• EXERCISE
Set every entry down again, unchanged, picture-free.

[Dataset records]
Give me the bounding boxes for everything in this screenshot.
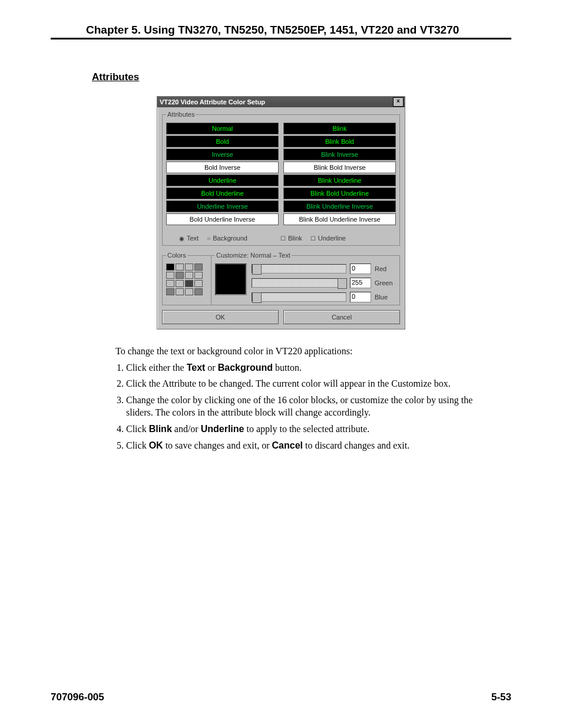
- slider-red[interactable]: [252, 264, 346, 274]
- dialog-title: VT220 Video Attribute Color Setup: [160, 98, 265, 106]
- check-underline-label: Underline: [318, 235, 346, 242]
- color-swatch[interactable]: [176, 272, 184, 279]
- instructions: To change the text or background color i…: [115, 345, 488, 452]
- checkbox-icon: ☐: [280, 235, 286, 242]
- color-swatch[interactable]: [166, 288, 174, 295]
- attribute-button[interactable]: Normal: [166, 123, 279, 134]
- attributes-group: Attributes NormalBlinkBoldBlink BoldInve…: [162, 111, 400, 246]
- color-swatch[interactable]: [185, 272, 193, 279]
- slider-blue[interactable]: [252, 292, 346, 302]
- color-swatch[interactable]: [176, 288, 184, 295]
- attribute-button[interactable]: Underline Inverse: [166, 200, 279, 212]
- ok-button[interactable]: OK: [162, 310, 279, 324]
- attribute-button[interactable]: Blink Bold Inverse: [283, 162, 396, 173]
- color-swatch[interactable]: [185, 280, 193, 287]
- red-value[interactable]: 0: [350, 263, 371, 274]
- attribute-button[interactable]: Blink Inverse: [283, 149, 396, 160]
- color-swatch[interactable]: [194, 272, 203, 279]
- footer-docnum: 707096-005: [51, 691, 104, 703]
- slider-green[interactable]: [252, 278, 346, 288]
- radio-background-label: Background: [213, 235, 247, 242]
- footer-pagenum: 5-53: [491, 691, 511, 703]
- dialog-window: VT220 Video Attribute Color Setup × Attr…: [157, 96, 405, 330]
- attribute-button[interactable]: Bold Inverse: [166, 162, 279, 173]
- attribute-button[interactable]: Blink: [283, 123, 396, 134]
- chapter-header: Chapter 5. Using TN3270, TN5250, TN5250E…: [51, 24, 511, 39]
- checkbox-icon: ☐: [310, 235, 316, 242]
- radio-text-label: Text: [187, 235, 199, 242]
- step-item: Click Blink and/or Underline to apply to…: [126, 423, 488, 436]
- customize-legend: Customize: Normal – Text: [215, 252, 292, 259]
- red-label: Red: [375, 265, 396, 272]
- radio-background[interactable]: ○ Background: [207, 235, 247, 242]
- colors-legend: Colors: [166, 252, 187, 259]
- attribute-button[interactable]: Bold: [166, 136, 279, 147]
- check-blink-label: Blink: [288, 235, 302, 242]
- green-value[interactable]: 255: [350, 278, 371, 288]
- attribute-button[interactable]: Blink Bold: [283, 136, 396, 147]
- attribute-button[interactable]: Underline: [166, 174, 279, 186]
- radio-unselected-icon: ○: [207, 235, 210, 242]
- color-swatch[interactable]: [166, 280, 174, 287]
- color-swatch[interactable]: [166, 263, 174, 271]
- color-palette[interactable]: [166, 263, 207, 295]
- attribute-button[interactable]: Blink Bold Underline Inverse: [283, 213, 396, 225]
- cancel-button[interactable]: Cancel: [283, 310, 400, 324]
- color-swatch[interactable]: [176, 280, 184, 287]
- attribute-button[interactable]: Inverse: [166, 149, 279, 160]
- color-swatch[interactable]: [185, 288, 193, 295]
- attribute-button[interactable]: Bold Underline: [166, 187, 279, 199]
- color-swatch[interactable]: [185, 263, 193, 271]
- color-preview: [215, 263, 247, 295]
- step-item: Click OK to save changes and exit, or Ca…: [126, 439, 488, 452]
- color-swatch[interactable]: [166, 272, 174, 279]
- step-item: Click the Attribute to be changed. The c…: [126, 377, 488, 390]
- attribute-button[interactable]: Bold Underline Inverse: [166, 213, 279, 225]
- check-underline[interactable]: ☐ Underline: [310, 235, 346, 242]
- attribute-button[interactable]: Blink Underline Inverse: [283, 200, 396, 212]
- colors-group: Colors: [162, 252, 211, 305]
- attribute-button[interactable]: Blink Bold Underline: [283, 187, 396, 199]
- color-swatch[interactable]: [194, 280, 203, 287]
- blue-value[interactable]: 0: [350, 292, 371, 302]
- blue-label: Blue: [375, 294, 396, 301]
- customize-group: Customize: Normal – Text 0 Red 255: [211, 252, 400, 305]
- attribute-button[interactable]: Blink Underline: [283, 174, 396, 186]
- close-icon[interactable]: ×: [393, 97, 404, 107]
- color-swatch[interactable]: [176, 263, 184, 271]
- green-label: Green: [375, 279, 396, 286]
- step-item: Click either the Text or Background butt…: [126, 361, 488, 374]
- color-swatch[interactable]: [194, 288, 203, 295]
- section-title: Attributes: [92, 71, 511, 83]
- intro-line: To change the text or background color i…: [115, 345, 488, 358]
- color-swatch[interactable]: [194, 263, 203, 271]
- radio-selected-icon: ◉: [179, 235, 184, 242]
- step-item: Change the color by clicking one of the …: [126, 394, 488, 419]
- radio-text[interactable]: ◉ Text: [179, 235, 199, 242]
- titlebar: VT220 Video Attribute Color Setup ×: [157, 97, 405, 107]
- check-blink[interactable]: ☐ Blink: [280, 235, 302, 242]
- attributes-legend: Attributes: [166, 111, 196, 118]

• SOLUTION FOR THIS EXERCISE
Give me the bounding boxes for everything in this screenshot.
- slider-red[interactable]: [252, 264, 346, 274]
- dialog-title: VT220 Video Attribute Color Setup: [160, 98, 265, 106]
- check-underline-label: Underline: [318, 235, 346, 242]
- color-swatch[interactable]: [176, 272, 184, 279]
- instructions: To change the text or background color i…: [115, 345, 488, 452]
- checkbox-icon: ☐: [280, 235, 286, 242]
- color-swatch[interactable]: [166, 288, 174, 295]
- attribute-button[interactable]: Normal: [166, 123, 279, 134]
- attributes-group: Attributes NormalBlinkBoldBlink BoldInve…: [162, 111, 400, 246]
- color-swatch[interactable]: [185, 272, 193, 279]
- slider-blue[interactable]: [252, 292, 346, 302]
- color-swatch[interactable]: [176, 288, 184, 295]
- attribute-button[interactable]: Underline Inverse: [166, 200, 279, 212]
- ok-button[interactable]: OK: [162, 310, 279, 324]
- attribute-button[interactable]: Blink Bold Inverse: [283, 162, 396, 173]
- color-swatch[interactable]: [185, 280, 193, 287]
- red-value[interactable]: 0: [350, 263, 371, 274]
- attribute-button[interactable]: Blink Inverse: [283, 149, 396, 160]
- color-swatch[interactable]: [194, 272, 203, 279]
- footer-docnum: 707096-005: [51, 691, 104, 703]
- slider-green[interactable]: [252, 278, 346, 288]
- radio-background-label: Background: [213, 235, 247, 242]
- footer-pagenum: 5-53: [491, 691, 511, 703]
- dialog-window: VT220 Video Attribute Color Setup × Attr…: [157, 96, 405, 330]
- attribute-button[interactable]: Bold Inverse: [166, 162, 279, 173]
- attribute-button[interactable]: Blink: [283, 123, 396, 134]
- chapter-header: Chapter 5. Using TN3270, TN5250, TN5250E…: [51, 24, 511, 39]
- checkbox-icon: ☐: [310, 235, 316, 242]
- radio-text-label: Text: [187, 235, 199, 242]
- step-item: Click Blink and/or Underline to apply to…: [126, 423, 488, 436]
- customize-legend: Customize: Normal – Text: [215, 252, 292, 259]
- red-label: Red: [375, 265, 396, 272]
- radio-background[interactable]: ○ Background: [207, 235, 247, 242]
- colors-legend: Colors: [166, 252, 187, 259]
- attribute-button[interactable]: Bold: [166, 136, 279, 147]
- check-blink-label: Blink: [288, 235, 302, 242]
- green-value[interactable]: 255: [350, 278, 371, 288]
- attribute-button[interactable]: Blink Bold: [283, 136, 396, 147]
- attribute-button[interactable]: Underline: [166, 174, 279, 186]
- radio-unselected-icon: ○: [207, 235, 210, 242]
- color-swatch[interactable]: [166, 280, 174, 287]
- color-swatch[interactable]: [166, 263, 174, 271]
- color-palette[interactable]: [166, 263, 207, 295]
- attribute-button[interactable]: Blink Bold Underline Inverse: [283, 213, 396, 225]
- cancel-button[interactable]: Cancel: [283, 310, 400, 324]
- color-swatch[interactable]: [176, 280, 184, 287]
- attribute-button[interactable]: Inverse: [166, 149, 279, 160]
- color-swatch[interactable]: [185, 288, 193, 295]
- attribute-button[interactable]: Bold Underline: [166, 187, 279, 199]
- color-swatch[interactable]: [185, 263, 193, 271]
- color-preview: [215, 263, 247, 295]
- step-item: Click OK to save changes and exit, or Ca…: [126, 439, 488, 452]
- color-swatch[interactable]: [166, 272, 174, 279]
- step-item: Click the Attribute to be changed. The c…: [126, 377, 488, 390]
- attribute-button[interactable]: Bold Underline Inverse: [166, 213, 279, 225]
- check-underline[interactable]: ☐ Underline: [310, 235, 346, 242]
- attribute-button[interactable]: Blink Underline Inverse: [283, 200, 396, 212]
- colors-group: Colors: [162, 252, 211, 305]
- attribute-button[interactable]: Blink Bold Underline: [283, 187, 396, 199]
- color-swatch[interactable]: [194, 280, 203, 287]
- blue-value[interactable]: 0: [350, 292, 371, 302]
- blue-label: Blue: [375, 294, 396, 301]
- customize-group: Customize: Normal – Text 0 Red 255: [211, 252, 400, 305]
- attribute-button[interactable]: Blink Underline: [283, 174, 396, 186]
- close-icon[interactable]: ×: [393, 97, 404, 107]
- color-swatch[interactable]: [176, 263, 184, 271]
- green-label: Green: [375, 279, 396, 286]
- step-item: Click either the Text or Background butt…: [126, 361, 488, 374]
- color-swatch[interactable]: [194, 288, 203, 295]
- section-title: Attributes: [92, 71, 511, 83]
- intro-line: To change the text or background color i…: [115, 345, 488, 358]
- color-swatch[interactable]: [194, 263, 203, 271]
- radio-selected-icon: ◉: [179, 235, 184, 242]
- step-item: Change the color by clicking one of the …: [126, 394, 488, 419]
- radio-text[interactable]: ◉ Text: [179, 235, 199, 242]
- titlebar: VT220 Video Attribute Color Setup ×: [157, 97, 405, 107]
- check-blink[interactable]: ☐ Blink: [280, 235, 302, 242]
- attributes-legend: Attributes: [166, 111, 196, 118]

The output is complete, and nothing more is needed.